Information:

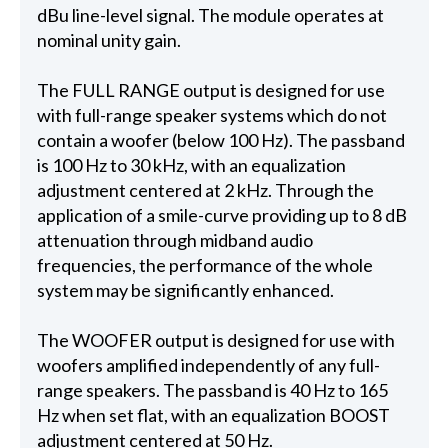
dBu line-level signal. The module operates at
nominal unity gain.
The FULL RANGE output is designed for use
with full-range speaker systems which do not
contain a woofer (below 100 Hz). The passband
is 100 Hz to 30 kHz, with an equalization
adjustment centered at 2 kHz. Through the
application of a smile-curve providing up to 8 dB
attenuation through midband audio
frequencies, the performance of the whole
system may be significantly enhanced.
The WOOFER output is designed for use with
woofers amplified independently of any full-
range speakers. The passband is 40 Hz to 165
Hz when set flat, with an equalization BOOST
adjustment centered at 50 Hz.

==

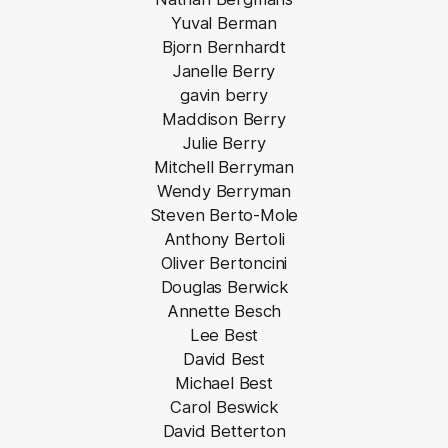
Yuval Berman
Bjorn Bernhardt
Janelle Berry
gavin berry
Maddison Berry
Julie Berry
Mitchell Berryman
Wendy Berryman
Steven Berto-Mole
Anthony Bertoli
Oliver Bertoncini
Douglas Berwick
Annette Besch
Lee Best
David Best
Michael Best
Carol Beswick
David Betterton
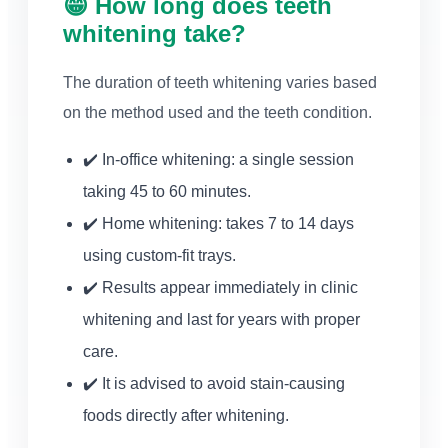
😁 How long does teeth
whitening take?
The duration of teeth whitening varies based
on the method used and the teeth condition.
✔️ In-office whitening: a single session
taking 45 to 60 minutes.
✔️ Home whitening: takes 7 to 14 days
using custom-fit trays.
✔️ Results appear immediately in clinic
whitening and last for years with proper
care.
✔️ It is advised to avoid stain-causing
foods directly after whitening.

--

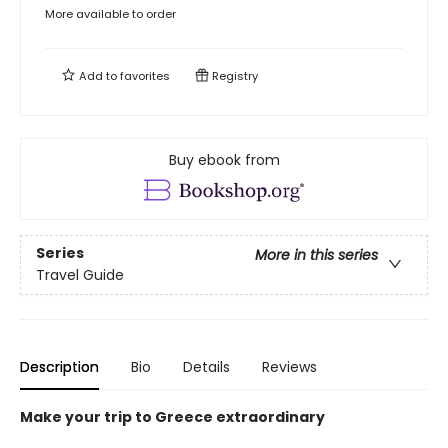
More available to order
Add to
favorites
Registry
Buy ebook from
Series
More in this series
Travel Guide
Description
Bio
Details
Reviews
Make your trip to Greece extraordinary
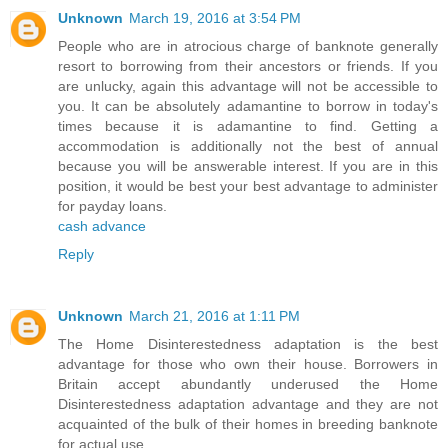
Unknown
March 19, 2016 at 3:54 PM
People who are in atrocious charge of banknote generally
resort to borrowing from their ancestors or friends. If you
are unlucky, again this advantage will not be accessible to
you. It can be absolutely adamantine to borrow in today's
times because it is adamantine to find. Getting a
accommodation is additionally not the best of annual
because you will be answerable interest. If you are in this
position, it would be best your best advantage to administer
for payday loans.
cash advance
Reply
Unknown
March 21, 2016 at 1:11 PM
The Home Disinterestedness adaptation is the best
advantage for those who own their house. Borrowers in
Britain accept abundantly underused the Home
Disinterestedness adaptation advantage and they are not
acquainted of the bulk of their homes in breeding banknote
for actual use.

About this exercise: If a line in the entries above contains the word "teeth", copy it.

Response box:
😁 How long does teeth
The duration of teeth whitening varies based
on the method used and the teeth condition.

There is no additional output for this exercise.